Why did I love this book?
Technology adoption is one of the central struggles for humankind.
For me, this Pulitzer Prize winner is the ultimate adoption story. It seeks to determine why history unfolded differently on different continents.
The book explains historical narratives beyond rote biological and racial differences. It delves into linguistics, epidemiology, agricultural sciences, and war. It’s one of the few books that doesn’t have a European-centric view of world history.
This book opened my eyes to technology adoption and how it has always played a role, maybe one of the central roles, in world history. The lessons it teaches help me to keep looking deeper for true motivations and determinants of success.

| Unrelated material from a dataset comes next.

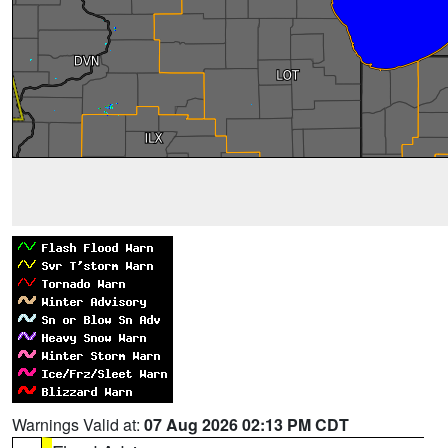
Warnings Valid at:
07 Aug 2026 02:13 PM CDT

17 authors picked Guns, Germs, and Steel as one of their favorite books, and they share why you should read it.
Why did Eurasians conquer, displace, or decimate Native Americans, Australians, and Africans, instead of the reverse? In this "artful, informative, and delightful" (William H. McNeill, New York Review of Books) book, a classic of our time, evolutionary biologist Jared Diamond dismantles racist theories of human history by revealing the environmental factors actually responsible for its broadest patterns.
The story begins 13,000 years ago, when Stone Age hunter-gatherers constituted the entire human population. Around that time, the developmental paths of human societies on different continents began to diverge greatly. Early domestication of wild plants and animals in the Fertile Crescent, China,…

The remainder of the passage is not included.